[[ EXCERPTED DATA open ]]

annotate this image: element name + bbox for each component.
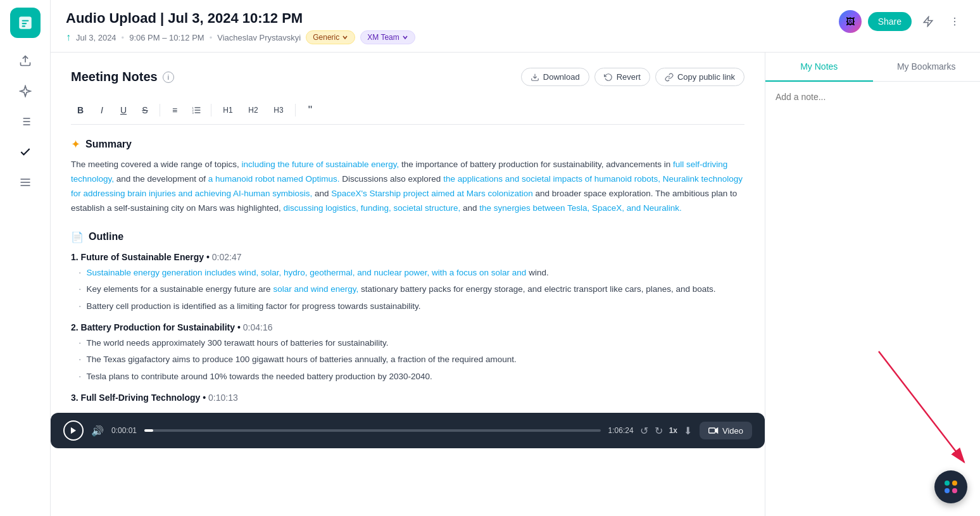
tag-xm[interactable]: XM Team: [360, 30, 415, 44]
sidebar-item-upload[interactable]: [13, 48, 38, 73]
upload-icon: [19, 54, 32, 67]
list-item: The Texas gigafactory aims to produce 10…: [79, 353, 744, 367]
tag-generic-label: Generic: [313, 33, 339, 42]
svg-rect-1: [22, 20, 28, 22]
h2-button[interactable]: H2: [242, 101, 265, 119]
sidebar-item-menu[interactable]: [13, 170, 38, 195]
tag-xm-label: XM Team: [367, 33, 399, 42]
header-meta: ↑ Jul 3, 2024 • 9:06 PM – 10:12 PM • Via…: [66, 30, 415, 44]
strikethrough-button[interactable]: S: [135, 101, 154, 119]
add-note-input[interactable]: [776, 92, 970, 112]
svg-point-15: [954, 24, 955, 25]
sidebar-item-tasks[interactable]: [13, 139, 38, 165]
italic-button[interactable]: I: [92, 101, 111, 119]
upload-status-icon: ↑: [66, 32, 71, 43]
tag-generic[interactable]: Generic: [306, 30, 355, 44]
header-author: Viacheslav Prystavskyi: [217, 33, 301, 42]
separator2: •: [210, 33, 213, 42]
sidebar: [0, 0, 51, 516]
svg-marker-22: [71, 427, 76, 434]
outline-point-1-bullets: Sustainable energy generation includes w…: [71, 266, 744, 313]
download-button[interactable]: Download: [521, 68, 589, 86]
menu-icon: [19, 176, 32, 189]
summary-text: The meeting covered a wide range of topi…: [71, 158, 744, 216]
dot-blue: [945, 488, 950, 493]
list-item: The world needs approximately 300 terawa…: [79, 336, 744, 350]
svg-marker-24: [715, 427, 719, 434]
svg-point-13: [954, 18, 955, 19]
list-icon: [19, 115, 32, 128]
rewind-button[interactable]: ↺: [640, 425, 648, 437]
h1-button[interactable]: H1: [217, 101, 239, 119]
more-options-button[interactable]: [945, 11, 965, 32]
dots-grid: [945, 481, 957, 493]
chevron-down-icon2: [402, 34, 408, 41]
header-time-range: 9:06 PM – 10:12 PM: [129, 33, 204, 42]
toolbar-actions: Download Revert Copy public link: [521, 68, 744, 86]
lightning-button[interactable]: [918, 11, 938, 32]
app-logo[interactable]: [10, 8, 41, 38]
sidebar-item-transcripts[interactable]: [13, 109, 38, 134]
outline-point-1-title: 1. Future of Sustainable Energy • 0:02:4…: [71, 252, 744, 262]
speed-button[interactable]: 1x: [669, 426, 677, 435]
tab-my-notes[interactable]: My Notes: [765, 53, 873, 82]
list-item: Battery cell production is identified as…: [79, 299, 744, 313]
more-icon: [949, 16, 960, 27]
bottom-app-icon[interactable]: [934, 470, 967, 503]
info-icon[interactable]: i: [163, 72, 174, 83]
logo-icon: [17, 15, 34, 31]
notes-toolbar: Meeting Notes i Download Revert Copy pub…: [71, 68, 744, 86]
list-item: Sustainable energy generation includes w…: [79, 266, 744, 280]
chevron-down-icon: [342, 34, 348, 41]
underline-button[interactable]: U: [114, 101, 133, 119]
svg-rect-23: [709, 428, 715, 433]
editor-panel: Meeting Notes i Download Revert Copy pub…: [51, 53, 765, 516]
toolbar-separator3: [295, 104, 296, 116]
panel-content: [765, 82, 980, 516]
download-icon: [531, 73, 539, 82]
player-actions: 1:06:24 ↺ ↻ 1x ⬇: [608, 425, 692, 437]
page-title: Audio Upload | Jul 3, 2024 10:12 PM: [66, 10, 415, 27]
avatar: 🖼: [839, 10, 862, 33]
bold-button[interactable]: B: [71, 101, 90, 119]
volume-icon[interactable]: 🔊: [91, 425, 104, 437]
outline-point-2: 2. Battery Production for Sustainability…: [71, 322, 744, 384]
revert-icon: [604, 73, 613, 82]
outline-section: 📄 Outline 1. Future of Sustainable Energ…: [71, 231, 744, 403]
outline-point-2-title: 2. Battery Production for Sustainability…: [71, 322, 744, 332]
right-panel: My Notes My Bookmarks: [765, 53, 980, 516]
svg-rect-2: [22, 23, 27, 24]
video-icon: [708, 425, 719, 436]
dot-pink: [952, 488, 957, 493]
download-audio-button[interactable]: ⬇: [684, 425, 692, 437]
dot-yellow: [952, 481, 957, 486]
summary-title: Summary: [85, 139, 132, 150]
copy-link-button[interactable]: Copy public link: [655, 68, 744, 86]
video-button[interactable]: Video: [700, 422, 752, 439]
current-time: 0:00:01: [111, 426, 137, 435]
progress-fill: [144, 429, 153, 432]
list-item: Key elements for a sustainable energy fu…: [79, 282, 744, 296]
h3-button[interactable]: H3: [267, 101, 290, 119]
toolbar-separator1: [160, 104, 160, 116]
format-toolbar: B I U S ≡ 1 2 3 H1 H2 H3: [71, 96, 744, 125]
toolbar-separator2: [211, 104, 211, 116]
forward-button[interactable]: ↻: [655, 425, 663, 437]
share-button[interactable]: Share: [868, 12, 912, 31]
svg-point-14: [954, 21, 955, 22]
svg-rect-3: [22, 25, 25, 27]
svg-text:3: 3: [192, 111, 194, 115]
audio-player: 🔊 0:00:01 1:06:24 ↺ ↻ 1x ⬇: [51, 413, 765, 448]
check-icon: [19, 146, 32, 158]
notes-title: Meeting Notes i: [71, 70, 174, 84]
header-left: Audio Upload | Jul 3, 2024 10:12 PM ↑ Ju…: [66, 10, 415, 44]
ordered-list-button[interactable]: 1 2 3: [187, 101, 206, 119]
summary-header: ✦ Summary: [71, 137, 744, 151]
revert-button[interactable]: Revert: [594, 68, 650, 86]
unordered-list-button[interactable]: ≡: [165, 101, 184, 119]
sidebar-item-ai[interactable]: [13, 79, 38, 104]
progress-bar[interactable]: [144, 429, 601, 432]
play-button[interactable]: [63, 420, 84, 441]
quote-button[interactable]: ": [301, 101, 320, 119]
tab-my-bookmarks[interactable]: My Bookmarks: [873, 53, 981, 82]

[[ EXCERPTED DATA closed ]]

== WORK REQUIRED ==
Scan the entries above and report the number of lines that contain the word "Copy", with no added text.

== SOLUTION TO THE EXERCISE ==
4